Großpösna, Highfield Festival – Von Wegen Lisbeth

Großpösna, Highfield Festival

16.08.2019

Obwohl das sogenannte Nightlinergefährt so gleichmäßig auf das Highfieldfestival gleitet, als wäre es ein gottverdammtes Raumschiff, und die beruhigenden Klänge Wolfram Archimedes Mozarts durch das Innere des Fahrzeugs schallen, herrscht bei der Ankunft heilloses Durcheinander. Man hatte sich einen Sommer lang daran gewöhnt, pünktlich nach der Tagesschau am Abend bei der Abfahrt einzuschlafen und am folgenden Morgen frisch und ausgeruht vom Geruch von warmen Croissants, frischem Saft (fragt nicht was für Saft) und dem ein oder anderen stehengebliebenen Bier am Festivalort zu erwachen. Zu allerletzten Festivalrutsche des Jahres hatte sich das Reisebüro Lisbeth & Söhne GmbH dann aber überlegt, erst am Morgen des Konzerttages abzufahren (böse Zungen würden auch von unmenschlicher Nachtzeit sprechen).
Man steht also in Berlin auf, kurz bevor die Sonne über den Ebenen von Rohan erwacht, ballert sich wahlweise zwei Kaffee/Penny-Energydrinks/Heroin/Zuckerwatte rein, schleppt sich zum Abfahrtsort, und springt mit einem doppelten Auerbachsalto direkt wieder ins Bett. Als man erwacht, weiß man folglich nicht, welcher Tag eigentlich grad ist, man ist sich nach längerer Diskussion sogar nicht mal sicher, ob überhaupt irgendein Tag ist. Mutti hatte schließlich gesagt, noch einmal Schlafen, dann wäre Festivaltag, nun hat man aber schon mindestens zweimal geschlafen aber keins von beiden Malen richtig, wieviele Tage dabei vergangen sind, weiß niemand, es scheint aber noch Sommer zu sein.
Bei einem flüchtigen Blick aus dem Fenster bietet sich den Lisbeths auf der einen Seite der Anblick einer kargen, texanischen Wüstenlandschaft, auf der anderen schmückt ein altes Atom-oder-sonstwas-Kraftwerk den Horizont, man ist also entweder in die USA gefahren worden oder direkt in der dritten Staffel Dark gelandet. Man hat folglich ein wenig Angst, beim Betreten des Frühstückszelts 33 Jahre in die Vergangenheit zu reisen, kommt dann aber glücklicherweise doch beim Rührei an.

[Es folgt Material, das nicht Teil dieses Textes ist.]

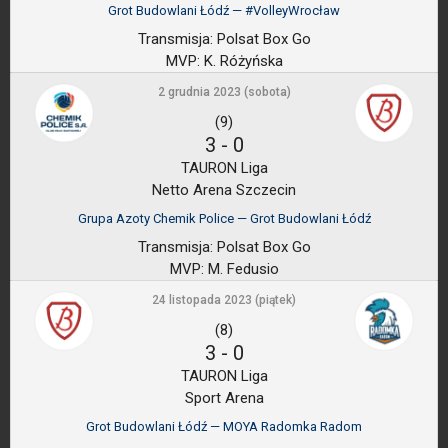
Grot Budowlani Łódź — #VolleyWrocław
Transmisja:
Polsat Box Go
MVP:
K. Różyńska
2 grudnia 2023 (sobota)
(9)
3
-
0
TAURON Liga
Netto Arena Szczecin
Grupa Azoty Chemik Police — Grot Budowlani Łódź
Transmisja:
Polsat Box Go
MVP:
M. Fedusio
24 listopada 2023 (piątek)
(8)
3
-
0
TAURON Liga
Sport Arena
Grot Budowlani Łódź — MOYA Radomka Radom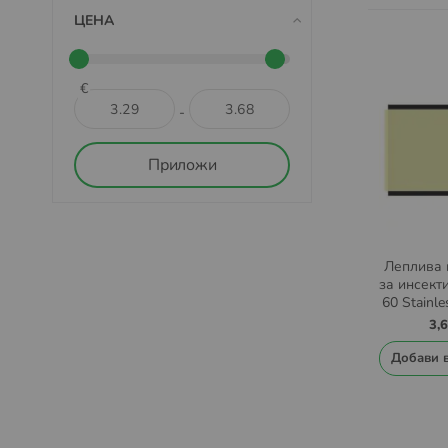
ЦЕНА
€
-
Приложи
Леплива 
за инсект
60 Stainl
3,
Добави 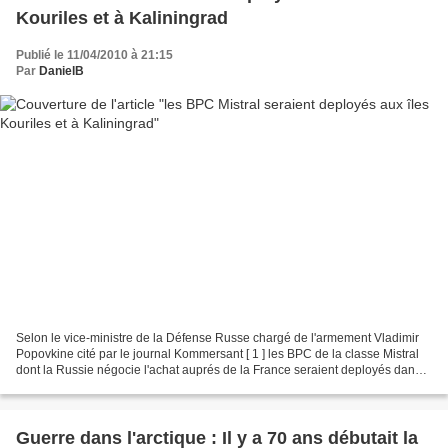
Kouriles et à Kaliningrad
Publié le 11/04/2010 à 21:15
Par
DanielB
Selon le vice-ministre de la Défense Russe chargé de l'armement Vladimir
Popovkine cité par le journal Kommersant [ 1 ] les BPC de la classe Mistral
dont la Russie négocie l'achat auprés de la France seraient deployés dans
l'enclave de Kaliningrad et...
Guerre dans l'arctique : Il y a 70 ans débutait la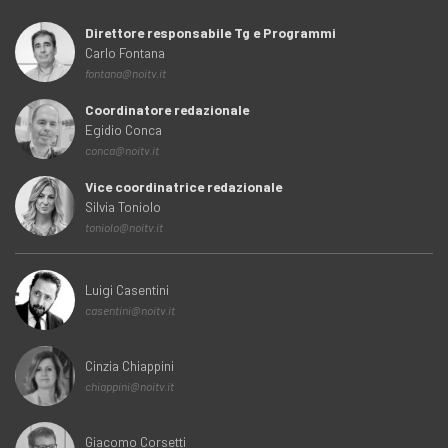
Direttore responsabile Tg e Programmi
Carlo Fontana
fontana@noitv.it
Coordinatore redazionale
Egidio Conca
conca@noitv.it
Vice coordinatrice redazionale
Silvia Toniolo
toniolo@noitv.it
Luigi Casentini
casentini@noitv.it
Cinzia Chiappini
chiappini@noitv.it
Giacomo Corsetti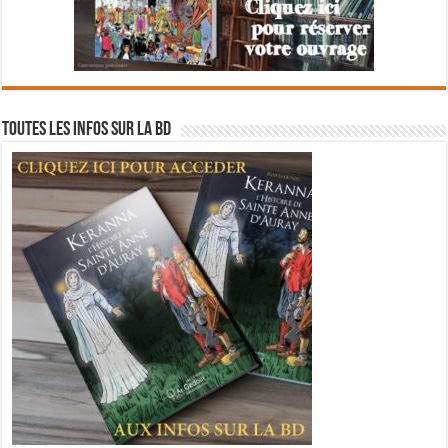
Toutes les infos sur la BD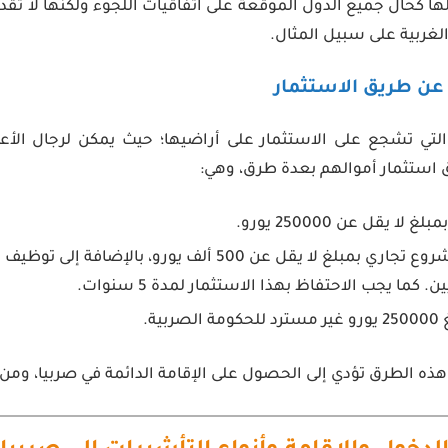
لها كحال جميع الدول الموقعة على اتفاقيات اللجوء ولكنها لا ت
لغربية على سبيل المثال.
 التي تشجع على الاستثمار على أراضيها؛ حيث يمكن لرجال الأ
 استثمار أموالهم بعدة طرق، وهي:
لا يقل عن 250000 يورو.
كما يجب الاحتفاظ بهذا الاستثمار لمدة 5 سنوات.
ربية.
ن هذه الطرق تؤدي إلى الحصول على الإقامة الدائمة في صربيا، ومن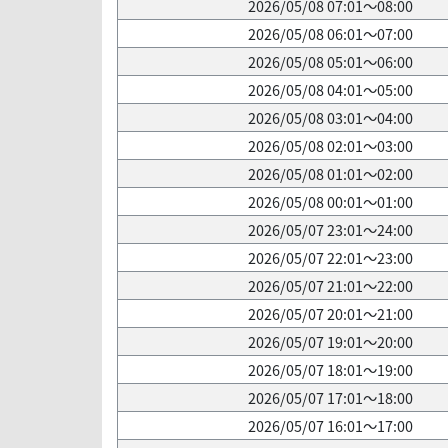
2026/05/08 07:01～08:00
2026/05/08 06:01～07:00
2026/05/08 05:01～06:00
2026/05/08 04:01～05:00
2026/05/08 03:01～04:00
2026/05/08 02:01～03:00
2026/05/08 01:01～02:00
2026/05/08 00:01～01:00
2026/05/07 23:01～24:00
2026/05/07 22:01～23:00
2026/05/07 21:01～22:00
2026/05/07 20:01～21:00
2026/05/07 19:01～20:00
2026/05/07 18:01～19:00
2026/05/07 17:01～18:00
2026/05/07 16:01～17:00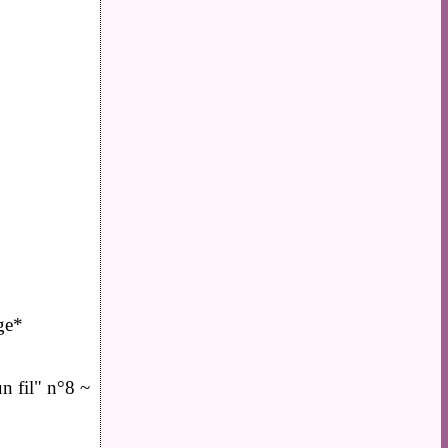
ge*
un fil" n°8 ~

In den folgenden Stunden stellt sich im Lisbethkollektiv dann ein gewisses Gefühl der Langweile ein. Während der eine diesem begegnet, indem er einfach sieben Mal hintereinander Duschen geht, versuchen sich andere im gemeinsamen Lesen eines lustigen Rollenspiels oder mehr oder weniger erfolgreichen Versuchen, um die Gunst der schönen Prinzessin Lena Meyer Landrut zu buhlen. An dieser Stelle gilt besonderer Dank der mysteriösen Band, welche uns das noch viel mysteriösere Wurf-Sack-Spiel zur Verfügung gestellt hat. Ein weiterer Dank geht an die unmysteriöse, dafür aber umso solidere Weinbar – nur durch euer Zusammenspiel waren sportliche Höchstleistungen und der Sieg gegen die Langeweile möglich, allein hätten wir diese Herausforderung nicht meistern können.

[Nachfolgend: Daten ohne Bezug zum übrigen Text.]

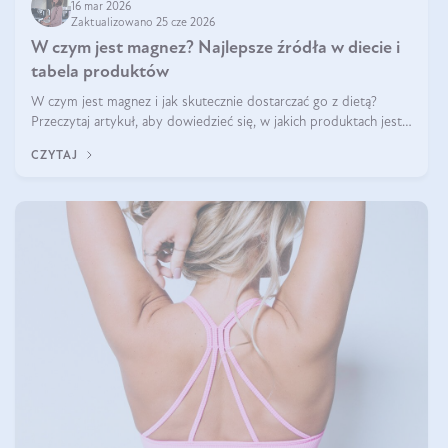
16 mar 2026
Zaktualizowano 25 cze 2026
W czym jest magnez? Najlepsze źródła w diecie i
tabela produktów
W czym jest magnez i jak skutecznie dostarczać go z dietą?
Przeczytaj artykuł, aby dowiedzieć się, w jakich produktach jest
najwięcej tego pierwiastka.
CZYTAJ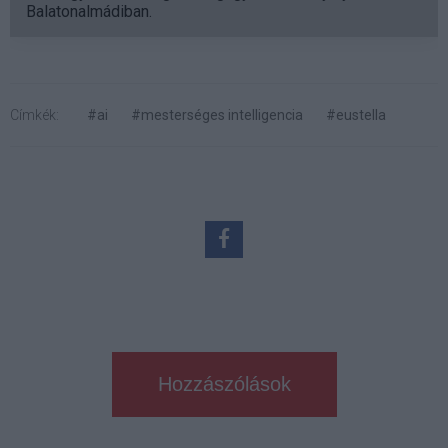
Balatonalmádiban.
Címkék:
#ai
#mesterséges intelligencia
#eustella
Hozzászólások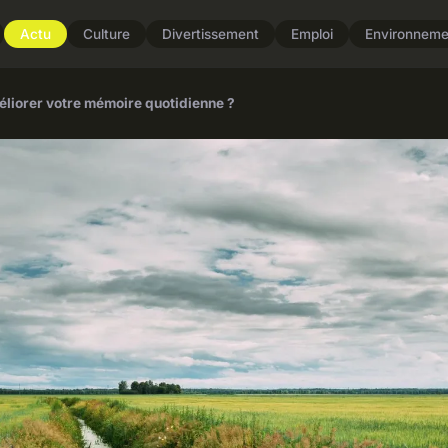
Actu
Culture
Divertissement
Emploi
Environneme
liorer votre mémoire quotidienne ?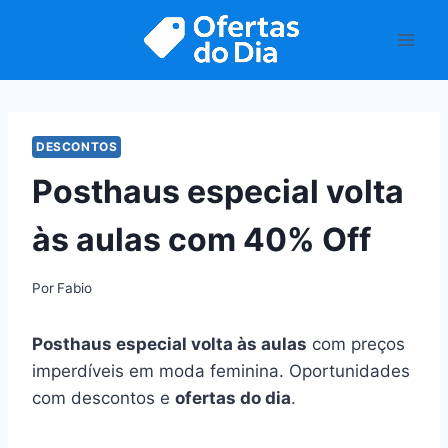
Pular
para
o
Conteúdo
DESCONTOS
Posthaus especial volta
às aulas com 40% Off
Por
Fabio
Posthaus especial volta às aulas
com preços
imperdíveis em moda feminina. Oportunidades
com descontos e
ofertas do dia
.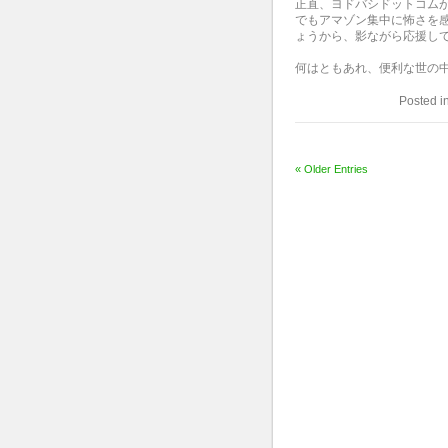
正直、ヨドバシドットコム
でもアマゾン集中に怖さを
ょうから、影ながら応援し
何はともあれ、便利な世の
Posted i
« Older Entries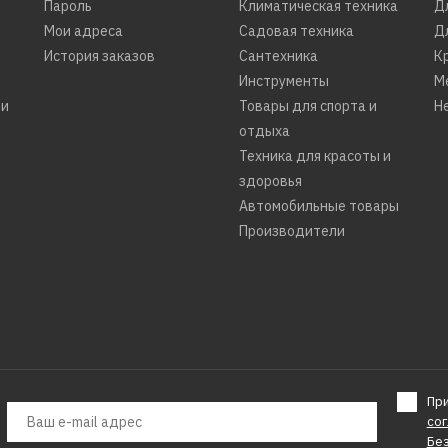
Пароль
Климатическая техника
Д
Мои адреса
Садовая техника
Д
История заказов
Сантехника
К
Инструменты
М
ти
Товары для спорта и
Н
отдыха
Техника для красоты и
здоровья
Автомобильные товары
Производители
Пр
со
Бе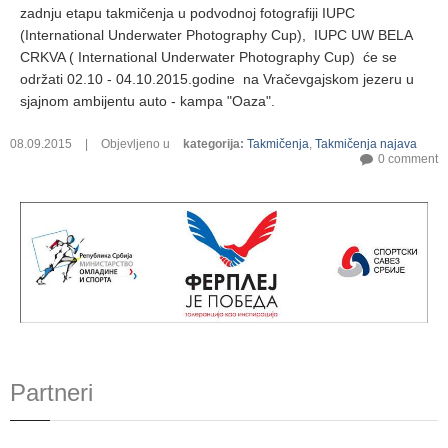
zadnju etapu takmičenja u podvodnoj fotografiji IUPC
(International Underwater Photography Cup), IUPC UW BELA
CRKVA ( International Underwater Photography Cup) će se
održati 02.10 - 04.10.2015.godine na Vračevgajskom jezeru u
sjajnom ambijentu auto - kampa "Oaza".
08.09.2015
|
Objevljeno u
kategorija
:
Takmičenja
,
Takmičenja najava
0 comment
Partneri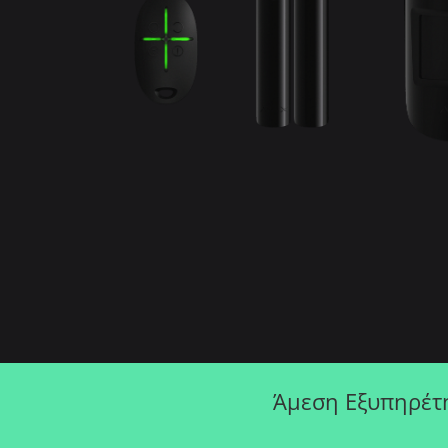
Άμεση Εξυπηρέτ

Pünktlich zum Prime-Time-Konzert haben sich dann vor der Bühne zwischen 14 und 100.000 feierwütige Highfielder und Highfielderinnen versammelt, welche anscheinend schon seit einigen Stunden kräftig den Jibbet passen, es entsteht jedenfalls eine Stimmung wie die, als Frodo in seinem Bett aufwacht, Gandalf und die ganze Hobbitbande zur Kissenschlacht auftauchen und von allen gleichzeitig das Teil zu kicken beginnt.
Pünktlich zu Doziboy ihm sein Geburtstag ist die Stimmung dann auf dem Gipfel wie ein gottverdammter Bergsteigerdude, Tonmannn Javier sorgt für den passenden Surroundsound und nach einem kurzen Abstecher zur Jan-Delay-covert-jeden-Song-Show geht es für unsere fünf Knuddelbärchen inklusive Entourage ins wohlverdiente Bettchen.